5 Tips for Staying Employable as a Young Professional

professional_developmentWhether you’re just about to start your first professional job or you’ve been working for a few years, the need to keep your skills fresh and relevant is always present. US workers will hold an average of 11 jobs over the course of their lifetime; your first professional job is not likely going to be your last. Here are 5 tips for staying employable, even when you’re already employed:

1. Continue networking – Even though you have a job and are not actively searching for employment, continue to network and build your base of professional connections.

  • Consider joining professional associations either through your employer’s memberships or on your own.
  • Leverage the power of social media to stay connected with like-minded professionals all over the world.
  • Use a variety of strategies to network, even when your work schedule is full.

2. Read broadly in your field – Stay current by reading articles from your professional associations’ publications and various trade journals.

  • Follow, and engage, your industry’s thought leaders on Twitter and LinkedIn, and read up on the trends and movements impacting your field.
  • Subscribe to relevant blogs and other curators of industry news.

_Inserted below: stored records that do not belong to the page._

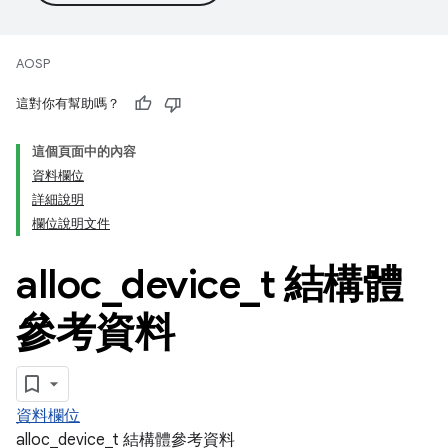
AOSP
這對你有幫助嗎？
這個頁面中的內容
資料欄位
詳細說明
欄位說明文件
alloc
_
device
_
t 結構體
參考資料
資料欄位
alloc_device_t 結構體參考資料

3. Take a class – Keep your skills and knowledge fresh by taking classes or seminars in your field.

  • Some employers may provide on-going professional development support through conferences, webinars, classes, training seminars, etc.
  • Whether or not your employer provides this benefit, don’t limit yourself to their offerings.
  • You can participate in learning opportunities that expand your knowledge base through local community colleges, national professional associations, or web-based MOOCs.

4. Conduct information interviews – Informational interviewing can be an integral part of networking, but it can also be done to identify the most relevant needs within your field.

  • Reach out to professionals who are further along in their careers and find out what skills and experiences they believe are essential. For example:
    • Is there software you need to master? (“You need to be an Excel superstar to do this job.”)
    • Supervisory skills you should develop? (“We typically hire professionals with at least 3 years of supervisory experience.”)
    • Populations you should be supporting? (“All our staff have extensive experience working with youth aged 10-15 yrs.”)

5. Take on new responsibilities – Assuming that the work you’ve been hired to do is being accomplished (and well!), taking on additional responsibilities can help you develop new skills and possibly expose you to a wider range of professionals at work.

  • Express your interest in taking on a wider range of responsibilities with your immediate supervisor.
  • Offer to help colleagues with projects, making sure to ask questions along the way so you can maximize the help you provide.